LAWS(APH)-1970-12-16

KOMPELLA AMMANNA NARASIMHA SUBRAHMANYAM Vs. JOSYALA RAMALAKSHMI

Decided On December 11, 1970
KOMPELLA AMMANNA NARASIMHA SUBRAHMANYAM Appellant
V/S
JOSYALA RAMALAKSHMI Respondents

JUDGEMENT

(1.) This petition under section 215, Criminal Procedure Code, is by accused in Preliminary Register Case No. 11 of 1969 on the file of Additional Judicial ist Class Magistrate, Narsapur to quash the order committing him to the Court of Sessions for trial for offences under sections 493 and 496, Indian Penal Code.

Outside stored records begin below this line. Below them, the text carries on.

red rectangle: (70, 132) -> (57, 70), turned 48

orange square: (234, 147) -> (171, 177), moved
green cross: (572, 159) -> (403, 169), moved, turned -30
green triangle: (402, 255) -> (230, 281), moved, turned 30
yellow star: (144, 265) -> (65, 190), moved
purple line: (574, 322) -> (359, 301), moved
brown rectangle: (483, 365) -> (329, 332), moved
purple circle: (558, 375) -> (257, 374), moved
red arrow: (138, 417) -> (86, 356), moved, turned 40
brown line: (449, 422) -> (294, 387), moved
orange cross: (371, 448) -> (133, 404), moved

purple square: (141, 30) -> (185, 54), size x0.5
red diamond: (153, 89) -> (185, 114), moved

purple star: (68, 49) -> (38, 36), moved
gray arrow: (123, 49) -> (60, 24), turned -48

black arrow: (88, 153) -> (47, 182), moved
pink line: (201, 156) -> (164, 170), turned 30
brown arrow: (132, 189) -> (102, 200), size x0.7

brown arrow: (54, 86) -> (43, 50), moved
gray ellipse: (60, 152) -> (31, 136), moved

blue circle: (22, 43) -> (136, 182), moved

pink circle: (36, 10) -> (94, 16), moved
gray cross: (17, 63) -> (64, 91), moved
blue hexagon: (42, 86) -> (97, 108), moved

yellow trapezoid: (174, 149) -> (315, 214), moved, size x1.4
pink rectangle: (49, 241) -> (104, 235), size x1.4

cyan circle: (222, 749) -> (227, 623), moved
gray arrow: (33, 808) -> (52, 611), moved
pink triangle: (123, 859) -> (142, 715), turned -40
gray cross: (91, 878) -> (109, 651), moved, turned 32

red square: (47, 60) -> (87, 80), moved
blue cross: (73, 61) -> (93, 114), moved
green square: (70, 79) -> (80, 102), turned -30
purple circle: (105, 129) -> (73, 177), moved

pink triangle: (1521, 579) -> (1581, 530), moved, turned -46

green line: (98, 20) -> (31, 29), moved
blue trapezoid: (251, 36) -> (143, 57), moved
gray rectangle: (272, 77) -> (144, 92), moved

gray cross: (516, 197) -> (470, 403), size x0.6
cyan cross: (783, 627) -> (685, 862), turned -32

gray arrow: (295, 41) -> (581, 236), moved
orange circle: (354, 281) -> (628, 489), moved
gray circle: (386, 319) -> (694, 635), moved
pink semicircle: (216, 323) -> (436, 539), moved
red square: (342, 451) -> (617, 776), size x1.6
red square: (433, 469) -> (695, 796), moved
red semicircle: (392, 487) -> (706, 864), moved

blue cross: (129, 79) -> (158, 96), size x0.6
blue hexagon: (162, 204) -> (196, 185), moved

(2.) A private complaint was filed by P. W.1 before the Judicial First Class Magistrate, Narsapur against the accused for offences under sections 493 and 496, Indian Penal Code, on the following grounds. The complainant Josyula Ramalakshmi was staying in the house of one Malapaka Santhamma at Gumparru opposite the house of accused and became acquainted with the accused and his family. The accused was then studying at Y.N. College, Narsapur. Thereafter while the complainant was undergoing training in the industrial training centre at Sakhimetipalli, the accused used to visit her and expressing his desire to marry her invited her to have sexual intercourse with him. She resisted the same stating that unless he married her she would not yield to such intercourse. The accused agreed to marry her and took her to the house of a Purohit P.W. 6 at Narsapur and went through the ceremony of the marrige on the night of 12th March, 1967, at about 2-30 A.M., and thereafter she and the accused lived for some time as man and wife at Narsapur in the houses of Sri Y. Subrahmanyam, Vakil at Narsapur and one V. Subbarao, Ex. principal, Y. N. College, Narsapur, respectively, when she became pregnant, the accused on or about 28th April, 1969, with a view to procure abortion, took her to the hospital of Dr. P. Subrahmanyam, but she refused to undergo the operation and they continued to live as husband and wife till the second week of June, 1969. By the middle of June, 1969, she learnt that the father of the accused was making arrangements to fix a bride for the accused and the marraige would take place between the accused and the would be bride, and when she questioned accused about it, he stated that the marriage that took place in the house of P.W. & was only a (secret marriage) and is not valid that he is now free to marry any girl and ceased to visit the complainant thereafter. On 6th July, 1969, the complainant took a number of persons to the house of the accused to raise a dispute with the father of the accused, but the accused was not allowed to come out of the house and hence the complaint is filed. In support of this case the complainant had examined 8 witnesses including herself as P.W.1. On a consideration of the evidence, the Magistrate framed changes under section 493 and 496, Indian Penal Code, and committed the accused to take his trial in the Court of the Sessions. Hence this petition under section 215, Criminal Procedure Code, to quash that committal.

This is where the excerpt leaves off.